When people get forced into marketing patterns, they stay there. And they expect the consumer to stay there too.

I came home yesterday to find two large phone books on my front door step. I didn’t order them, nor request them. I haven’t used a Yellow Pages or any type of phone book in at least 10 years. I have this thing called Google. Any time I order anything, my smart phone makes it easy and simple.

Notice that the phone book company threw two catalogs on my front porch. Believing that I’m definitely going to be using the advertisements inside, although I never do. Actually, both big yellow books, which probably killed off a rain forest, were chucked in the recycle bin soon after they showed up on my door.

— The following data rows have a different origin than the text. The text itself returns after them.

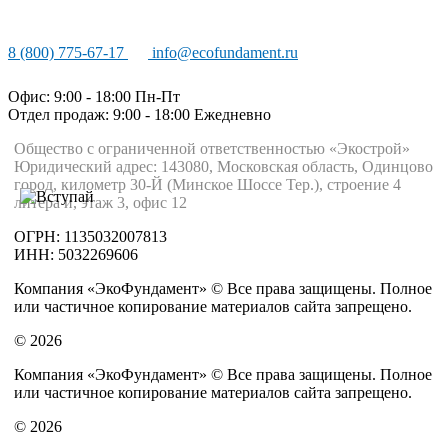
8 (800) 775-67-17
info@ecofundament.ru
Офис: 9:00 - 18:00 Пн-Пт
Отдел продаж: 9:00 - 18:00
Ежедневно
Общество с ограниченной ответственностью «Экострой»
Юридический адрес: 143080, Московская область, Одинцово
город, километр 30-Й (Минское Шоссе Тер.), строение 4
литера и, этаж 3, офис 12
ОГРН: 1135032007813
ИНН: 5032269606
Компания «ЭкоФундамент» © Все права защищены. Полное
или частичное копирование материалов сайта запрещено.
© 2026
Компания «ЭкоФундамент» © Все права защищены. Полное
или частичное копирование материалов сайта запрещено.
© 2026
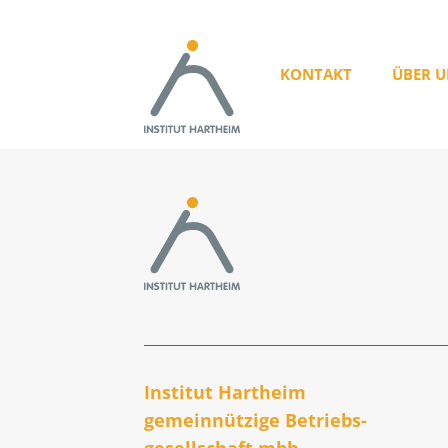
KONTAKT
ÜBER U
Institut Hartheim
gemeinnützige Betriebs­
gesellschaft mbh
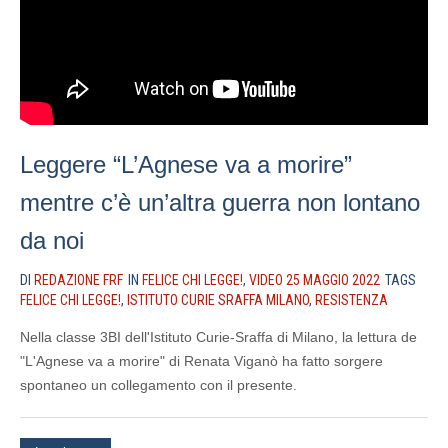
Leggere “L’Agnese va a morire”
mentre c’è un’altra guerra non lontano
da noi
DI
REDAZIONE FRF
IN
FELICE CHI LEGGE!
,
VIDEO 25 MAGGIO 2022
TAGS
FELICE CHI LEGGE!
,
ISTITUTO CURIE SRAFFA MILANO
,
RESISTENZA
Nella classe 3BI dell'Istituto Curie-Sraffa di Milano, la lettura de
"L'Agnese va a morire" di Renata Viganò ha fatto sorgere
spontaneo un collegamento con il presente.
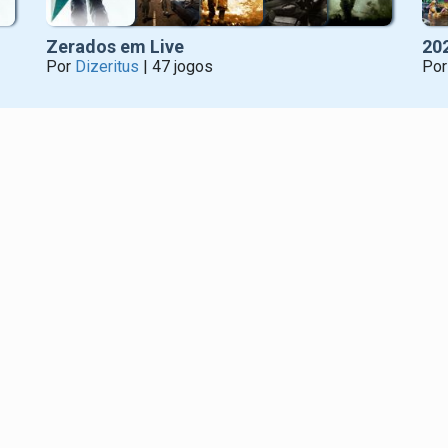
Zerados em Live
20
Por
Dizeritus
| 47 jogos
Po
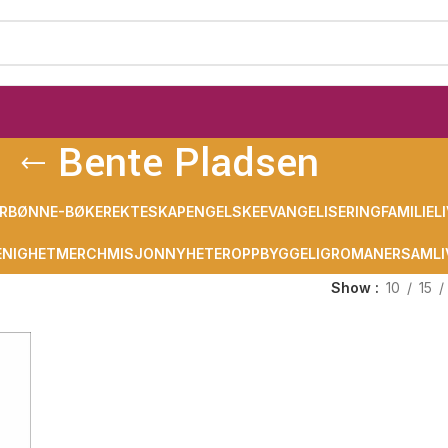
Bente Pladsen
R
BØNN
E-BØKER
EKTESKAP
ENGELSKE
EVANGELISERING
FAMILIELI
NIGHET
MERCH
MISJON
NYHETER
OPPBYGGELIG
ROMANER
SAMLI
Show
10
15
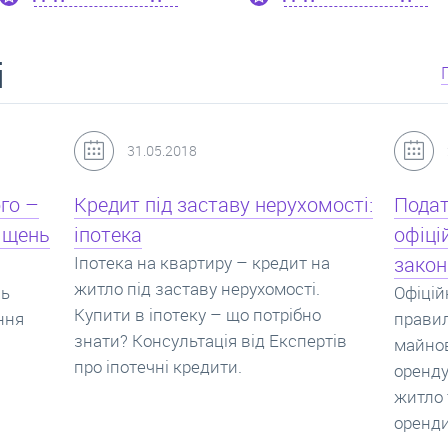
і
24.07.2017
мості:
Податок з оренди квартири,
Новоб
офіційний договір оренди та
пропо
на
законна здача житла
реаль
Офіційно здати квартиру в найм. Як
Новобу
о
правильно укладати договір
перева
ртів
майнового найму, який податок за
новобу
оренду квартири. Законно здати
ціни н
житло та грамотно підписати договір
нарахо
оренди квартири.
новобу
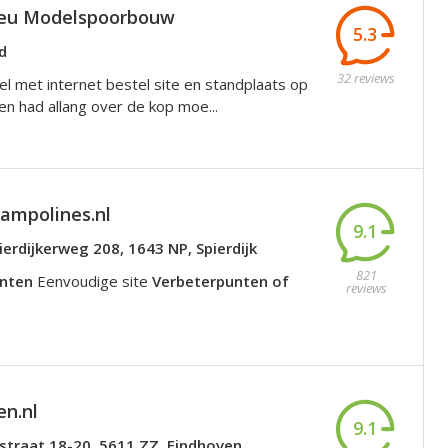
u Modelspoorbouw
5.3
d
32 reviews
l met internet bestel site en standplaats op
en had allang over de kop moe...
ampolines.nl
9.1
erdijkerweg 208, 1643 NP, Spierdijk
821
unten
Eenvoudige site
Verbeterpunten of
reviews
en.nl
9.1
sstraat 18-20, 5611 ZZ, Eindhoven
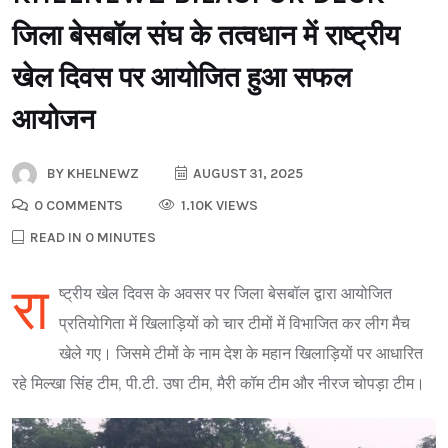
जिला बेसबॉल संघ के तत्वधान में राष्ट्रीय
खेल दिवस पर आयोजित हुआ सफल
आयोजन
BY
KHELNEWZ
AUGUST 31, 2025
0 COMMENTS
1.10K VIEWS
READ IN 0 MINUTES
रा
ष्ट्रीय खेल दिवस के अवसर पर जिला बेसबॉल द्वारा आयोजित
प्रतियोगिता में खिलाड़ियों को चार टीमों में विभाजित कर लीग मैच
खेले गए। जिसमे टीमों के नाम देश के महान खिलाड़ियों पर आधारित
रहे मिल्खा सिंह टीम, पी.टी. उषा टीम, मैरी कॉम टीम और नीरज चोपड़ा टीम।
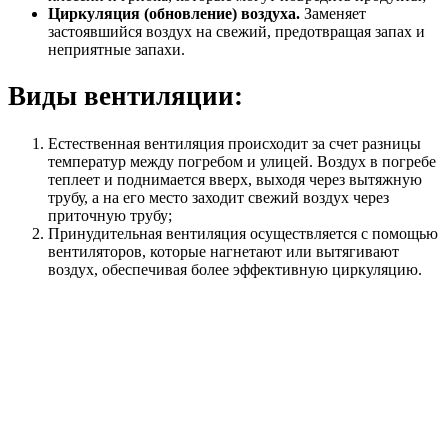
Циркуляция (обновление) воздуха.
Заменяет
застоявшийся воздух на свежий, предотвращая запах и
неприятные запахи.
Виды вентиляции:
Естественная вентиляция происходит за счет разницы
температур между погребом и улицей. Воздух в погребе
теплеет и поднимается вверх, выходя через вытяжную
трубу, а на его место заходит свежий воздух через
приточную трубу;
Принудительная вентиляция осуществляется с помощью
вентиляторов, которые нагнетают или вытягивают
воздух, обеспечивая более эффективную циркуляцию.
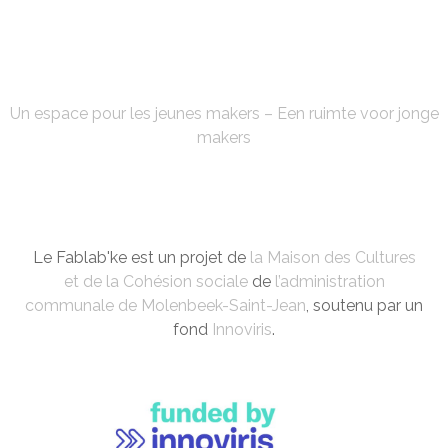
FABLAB'KE
Un espace pour les jeunes makers – Een ruimte voor jonge
makers
Le Fablab'ke est un projet de
la Maison des Cultures
et de la Cohésion sociale
de
l’administration
communale de Molenbeek-Saint-Jean
, soutenu par un
fond
Innoviris
.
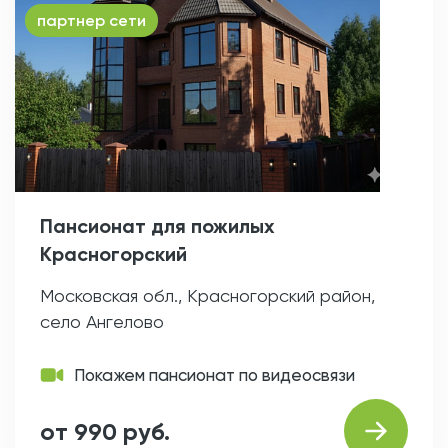
партнер сети
Пансионат для пожилых
Красногорский
Московская обл., Красногорский район,
село Ангелово
Покажем пансионат по видеосвязи
от 990 руб.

Consider what the phone book does though; it’s essentially an old-school advertising forum for businesses. Back in the 1950s-1990s, everyone had a phone book. Everyone needed to seek out a phone number, including Elizabeth Taylor in “BUtterfield-8.” If you haven’t seen the movie, it used to be the way that phone number exchanges were utilized. That was until the 1970s, when phone numbers, instead of names, became the new normal standard. Should we continue doing it, as they did in the 1960’s, simply because that’s the way its always been done???

The phone book mentality should die. There likely isn’t as much of a need for it as people think. It probably isn’t being consumed worth a damn. Yet, someone believes in it who writes the advertising checks for a business. Someone still has faith that it is working, with likely less R.O.I. each time a phone book is printed. Because, that’s what everyone used to do.

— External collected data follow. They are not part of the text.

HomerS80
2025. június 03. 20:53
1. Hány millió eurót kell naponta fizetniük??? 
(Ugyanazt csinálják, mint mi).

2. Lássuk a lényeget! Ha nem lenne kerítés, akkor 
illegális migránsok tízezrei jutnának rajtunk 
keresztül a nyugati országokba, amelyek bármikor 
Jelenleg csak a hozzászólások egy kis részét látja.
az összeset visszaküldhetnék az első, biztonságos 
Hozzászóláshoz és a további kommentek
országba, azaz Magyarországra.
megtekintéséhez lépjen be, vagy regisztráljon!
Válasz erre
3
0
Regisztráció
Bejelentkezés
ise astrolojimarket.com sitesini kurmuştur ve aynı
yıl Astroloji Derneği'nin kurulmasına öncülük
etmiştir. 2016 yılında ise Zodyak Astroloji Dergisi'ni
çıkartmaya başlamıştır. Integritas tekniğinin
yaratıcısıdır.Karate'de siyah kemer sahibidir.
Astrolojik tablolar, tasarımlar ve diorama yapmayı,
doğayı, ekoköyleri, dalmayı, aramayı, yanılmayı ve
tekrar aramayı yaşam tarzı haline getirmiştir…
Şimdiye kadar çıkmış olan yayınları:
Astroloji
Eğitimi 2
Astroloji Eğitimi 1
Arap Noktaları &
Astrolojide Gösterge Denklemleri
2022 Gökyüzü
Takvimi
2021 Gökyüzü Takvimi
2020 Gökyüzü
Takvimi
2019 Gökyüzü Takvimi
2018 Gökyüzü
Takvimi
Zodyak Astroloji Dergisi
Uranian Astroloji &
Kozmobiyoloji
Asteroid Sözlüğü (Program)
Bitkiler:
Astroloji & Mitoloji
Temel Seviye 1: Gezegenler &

This mentality of continuing on a long-dead marketing plan is nothing more than breathing life into a corpse. It serves no purpose and its gross.

Every once in a while, I check my apartment mailbox. Mainly because the apartment complex requires me to for “notices.” I’m starting to believe this is a ruse. What I received instead are a lot of advertising circulars and other recycle bin quality materials. Yet there are whole groups of businesses who spend countless resources on getting these advertisements in front of me, only to find that I rarely if ever see them.

Notice what Kramer tried to do on Seinfeld back in the 1990’s:

If it was such a problem even back then, I’m certain it’s exacerbated as a downright epidemic now. Imagine those TV cable cord-cutters never picking up the mail, a phone book, a newspaper or turning on the radio. My question is: What does your marketing plan look like then?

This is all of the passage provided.